C’è una sposina giovane con il figlio che buttano dei vetri nella pattumiera. Poi se ne vanno. Non passa più nessuno. Tutto tace. La pizzeria è lontana. C’è nell’aria un silenzio che sembra non essere scalfito da niente e nessuno.

Ho fatto la doccia alle sei del pomeriggio e sono già in un bagno di sudore. Ci mettiamo a parlare di donne, della nostra età, di com’è fatta la mentalità comune a Pontedera, di vecchi amici e conoscenti, di come va il mondo.

Su quella panchina iniziamo un discorso serio. Poi ognuno inizia a lamentarsi per le occasioni sprecate, per le rose non colte. Quindi riprendiamo il filo del discorso dopo che io ho raccontato due o tre aneddoti sul mio passato in Veneto. Gli dico che ormai sono giorni lontani, ormai restano solo ricordi sbiaditi di amici e ragazze, avventure, sfighe e scorribande. Parliamo dei nostri errori e ognuno fa pubblica ammenda.

Parliamo di quegli errori che nessuno dei due menzionerebbe a un prete, perché in fondo io so tutto di lui e viceversa. Lui mi parla del lavoro, dello stress, dei figli.

Io gli parlo della mia solitudine. Io gli dico che passo gran parte del mio tempo in solitudine. Lui mi risponde “beata solitudine”. Però poi gli ricordo che gli danno noia certe domeniche vuote che lui passa da solo e gli faccio presente che la mia vita è sempre così, come quelle sue domeniche vuote, senza senso.

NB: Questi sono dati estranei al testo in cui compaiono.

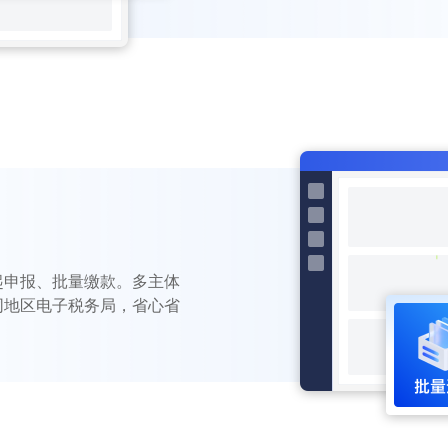
力
起申报、批量缴款。多主体
同地区电子税务局，省心省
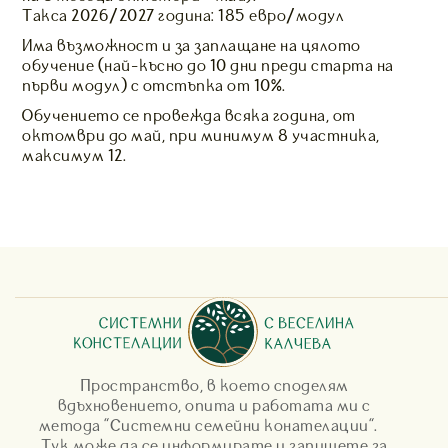
Такса 2026/2027 година: 185 евро/модул
Има възможност и за заплащане на цялото
обучение (най-късно до 10 дни преди старта на
първи модул) с отстъпка от 10%.
Обучението се провежда всяка година, от
октомври до май, при минимум 8 участника,
максимум 12.
Пространство, в което споделям
вдъхновението, опита и работата ми с
метода "Системни семейни конателации".
Тук може да се информирате и запишете за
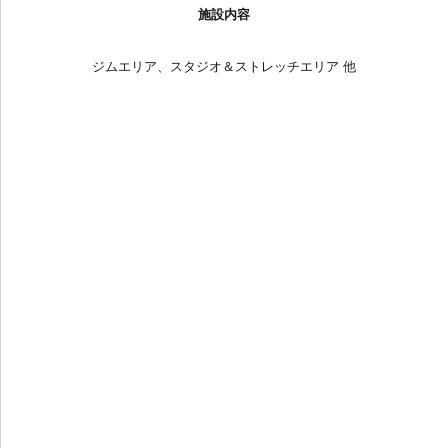
施設内容
ジムエリア、スタジオ＆ストレッチエリア 他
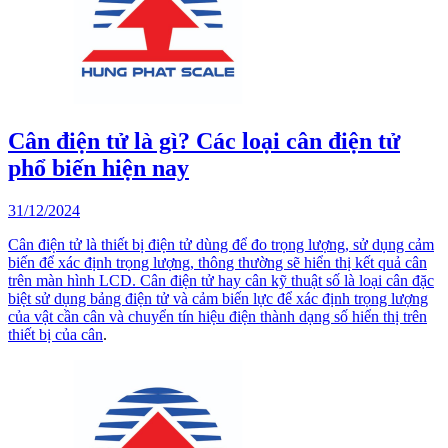
Cân điện tử là gì? Các loại cân điện tử
phổ biến hiện nay
31/12/2024
Cân điện tử là thiết bị điện tử dùng để đo trọng lượng, sử dụng cảm
biến để xác định trọng lượng, thông thường sẽ hiển thị kết quả cân
trên màn hình LCD. Cân điện tử hay cân kỹ thuật số là loại cân đặc
biệt sử dụng bảng điện tử và cảm biến lực để xác định trọng lượng
của vật cần cân và chuyển tín hiệu điện thành dạng số hiển thị trên
thiết bị của
cân
.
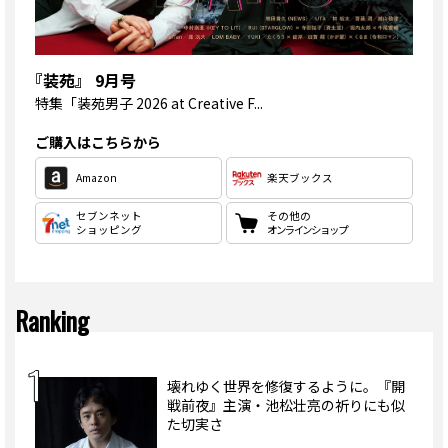
『装苑』 9月号
特集
「装苑男子 2026 at Creative F...
ご購入はこちらから
Amazon
楽天ブックス
セブンネット
その他の
ショッピング
オンラインショップ
Ranking
壊れゆく世界を修復するように。『開
戦前夜』主演・池松壮亮の祈りにも似
た切実さ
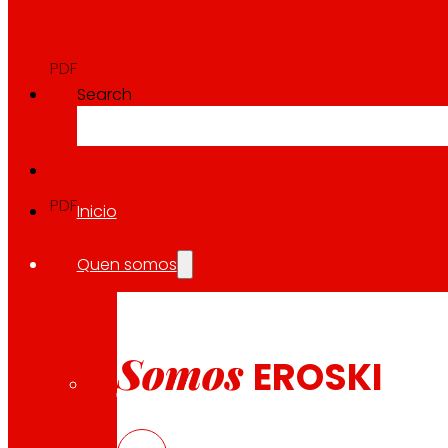
Informe Trimestral
2025
PDF
Search
Anuncio Trimestral
2025
PDF
Inicio
Quen somos
PRIMEIRO SEMESTRE
Somos
EROSKI
Informe Semestral
2025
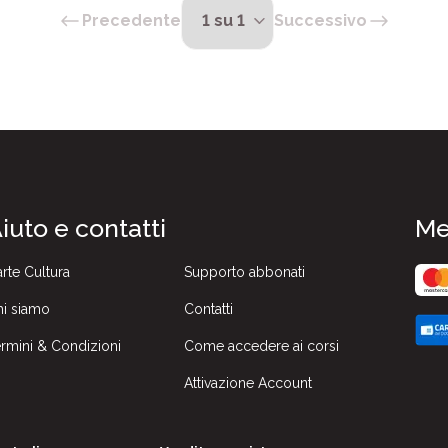
Precedente
Successivo
iuto e contatti
Me
rte Cultura
Supporto abbonati
i siamo
Contatti
rmini & Condizioni
Come accedere ai corsi
Attivazione Account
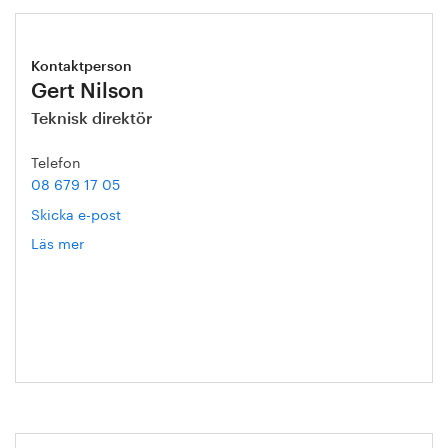
Kontaktperson
Gert Nilson
Teknisk direktör
Telefon
08 679 17 05
Skicka e-post
Läs mer
om
Gert
Nilson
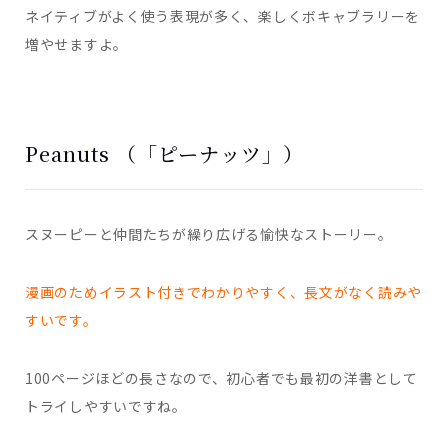
ネイティブがよく使う表現が多く、楽しくボキャブラリーを
増やせますよ。
Peanuts （「ピーナッツ」）
スヌーピーと仲間たちが繰り広げる愉快なストーリー。
漫画のためイラスト付きでわかりやすく、長文がなく読みや
すいです。
100ページほどの長さなので、初心者でも最初の洋書として
トライしやすいですね。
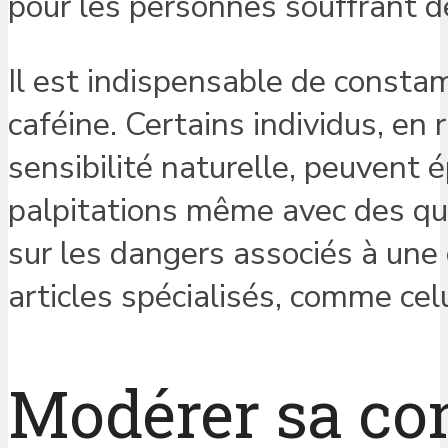
pour les personnes souffrant d
Il est indispensable de consta
caféine. Certains individus, en
sensibilité naturelle, peuvent
palpitations même avec des qua
sur les dangers associés à un
articles spécialisés, comme cel
Modérer sa co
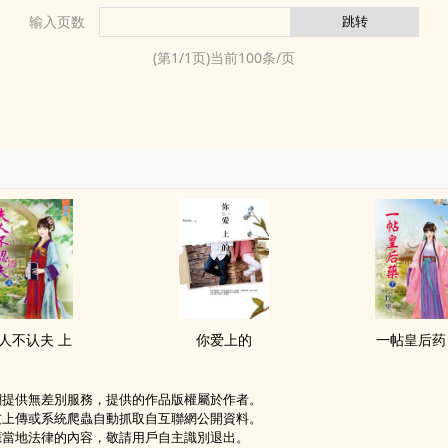
输入页数
(第
1
/
1
页)当前
100
条/页
人不认夫 上
你爱上的
一帖皇后药
網提供無差別服務，提供的作品版權屬於作者。
友上傳或系統爬蟲自動抓取自互聯網公開資料。
應當地法律的內容，敬請用戶自主識別退出。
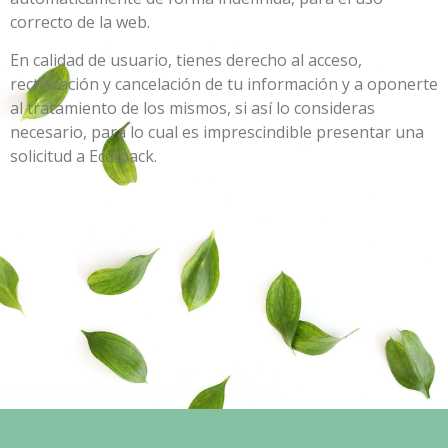
correcto de la web.
En calidad de usuario, tienes derecho al acceso,
rectificación y cancelación de tu información y a oponerte
al tratamiento de los mismos, si así lo consideras
necesario, para lo cual es imprescindible presentar una
solicitud a Ecolpack.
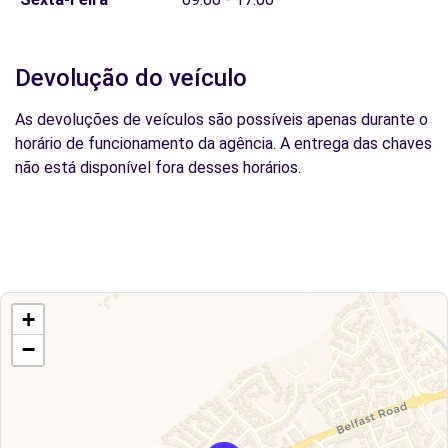
Devolução do veículo
As devoluções de veículos são possíveis apenas durante o
horário de funcionamento da agência. A entrega das chaves
não está disponível fora desses horários.
+
−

Lui allora controbatte che io potrei cambiare la mia vita. Io gli ricordo che anche lui potrebbe cambiare la sua vita, che ognuno, come un vecchio detto, è bravo col cubo di Rubik degli altri. In realtà io realisticamente non posso cambiare la mia vita, che ha preso quei binari, così come lui realisticamente non può cambiare la sua vita. È troppo tardi per compiere rivoluzioni copernicane e poi chi l’ha detto che si deve andare di bene in meglio quando molto spesso si va di male in peggio, come ci ricordano tutti i grandi pessimisti? Sono le 23 e la pizzeria sta chiudendo.

Si spengono le luci. I padroni e i dipendenti prendono tutti le macchine. Noi restiamo ancora lì ad aspettare.

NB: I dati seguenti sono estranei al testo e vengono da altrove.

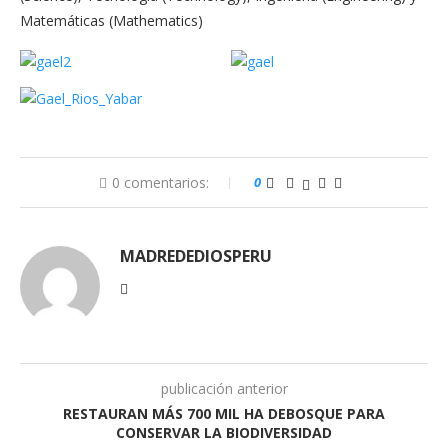
Matemáticas (Mathematics)
0 comentarios:
0
MADREDEDIOSPERU
publicación anterior
RESTAURAN MÁS 700 MIL HA DEBOSQUE PARA
CONSERVAR LA BIODIVERSIDAD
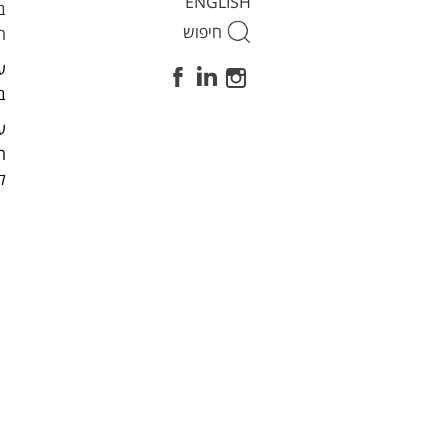
ENGLISH
ב
Search
ה
for:
ע
ב
ע
ה
ל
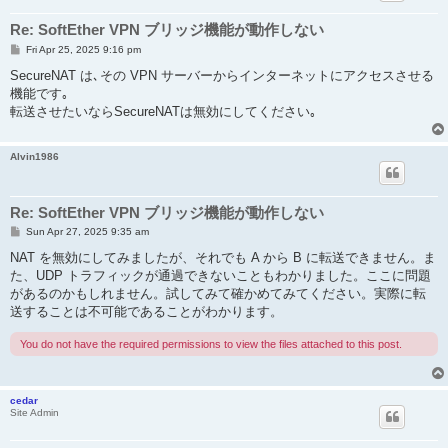
Re: SoftEther VPN ブリッジ機能が動作しない
P
Fri Apr 25, 2025 9:16 pm
o
s
SecureNAT は､その VPN サーバーからインターネットにアクセスさせる
t
機能です｡
転送させたいならSecureNATは無効にしてください｡
Alvin1986
Re: SoftEther VPN ブリッジ機能が動作しない
P
Sun Apr 27, 2025 9:35 am
o
s
NAT を無効にしてみましたが、それでも A から B に転送できません。ま
t
た、UDP トラフィックが通過できないこともわかりました。ここに問題
があるのか​​もしれません。試してみて確かめてみてください。実際に転
送することは不可能であることがわかります。
You do not have the required permissions to view the files attached to this post.
cedar
Site Admin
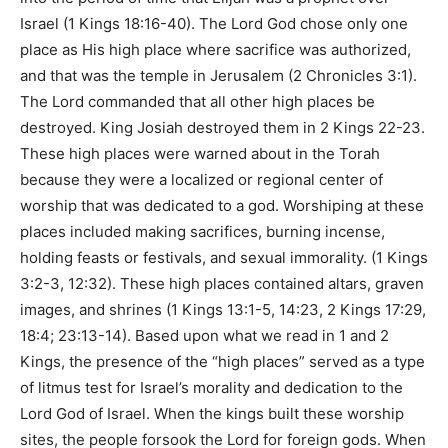
Israel (
1 Kings 18:16-40
). The Lord God chose only one
place as His high place where sacrifice was authorized,
and that was the temple in Jerusalem (
2 Chronicles 3:1
).
The Lord commanded that all other high places be
destroyed. King Josiah destroyed them in
2 Kings 22-23
.
These high places were warned about in the Torah
because they were a localized or regional center of
worship that was dedicated to a god. Worshiping at these
places included making sacrifices, burning incense,
holding feasts or festivals, and sexual immorality. (
1 Kings
3:2-3, 12:32
). These high places contained altars, graven
images, and shrines (
1 Kings 13:1-5, 14:23, 2 Kings 17:29,
18:4; 23:13-14
). Based upon what we read in
1 and 2
Kings
, the presence of the
“high places”
served as a type
of litmus test for Israel’s morality and dedication to the
Lord God of Israel. When the kings built these worship
sites, the people forsook the Lord for foreign gods. When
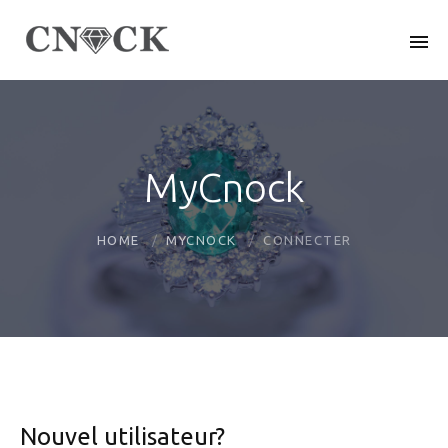
MyCnock
HOME
MYCNOCK
CONNECTER
Nouvel utilisateur?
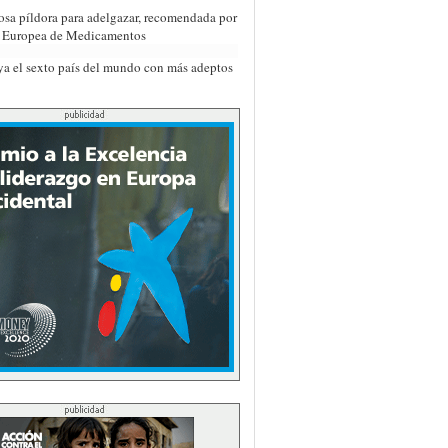
osa píldora para adelgazar, recomendada por
a Europea de Medicamentos
ya el sexto país del mundo con más adeptos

Lele telefona a un figlio. Gli invia la posizione. Alle 23:15 arriva il suo figlio più giovane. Ci salutiamo. I soliti convenevoli. Finalmente dà “chiave inserita”. Ripartiamo. Suo figlio ci viene dietro con la sua macchina, poi prosegue per casa.

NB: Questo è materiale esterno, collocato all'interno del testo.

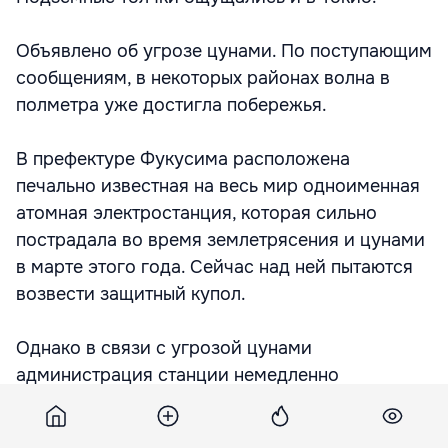
Объявлено об угрозе цунами. По поступающим
сообщениям, в некоторых районах волна в
полметра уже достигла побережья.
В префектуре Фукусима расположена
печально известная на весь мир одноименная
атомная электростанция, которая сильно
пострадала во время землетрясения и цунами
в марте этого года. Сейчас над ней пытаются
возвести защитный купол.
Однако в связи с угрозой цунами
администрация станции немедленно
эвакуировала работников, которые находились
у берега океана. Каких-либо серьезных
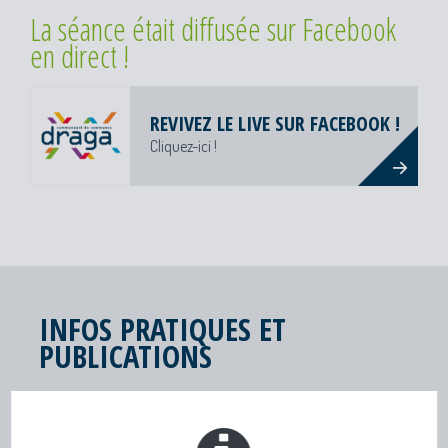
La séance était diffusée sur Facebook
en direct !
REVIVEZ LE LIVE SUR FACEBOOK !
Cliquez-ici !
INFOS PRATIQUES ET
PUBLICATIONS
TOUTE L’INFO DRAGA
Lettres d'infos - Newsletters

Lele e io ritorniamo al parcheggio della Coop di Pontedera. Scendo dove aveva posteggiato la macchina prima di cena. Mi illumina l’asfalto con i fari. Niente da fare. Le chiavi non ci sono.

Mi porta a casa. Gli dico: “mi dispiace molto per quello che è successo, ma abbiamo ammazzato il tempo facendo discorsi seri e parlando con il cuore in mano”. Lui annuisce, anche se mi confessa che è molto preoccupato.

Alzo gli occhi al cielo che è libero, pulito, stellato. Fisso per qualche istante la luna e il suo chiarore. Ci salutiamo. Ho già digerito la pizza.

Manca venti a mezzanotte. Saluto i miei genitori. Mi vado a fare una doccia. Mi metto sul letto e mi addormento.

Stamani telefono a Lele. Gli chiedo se ha trovato le chiavi e lui mi risponde che dopo estenuanti ricerche le ho trovate: erano in quell’ammasso di roba nella bauliera.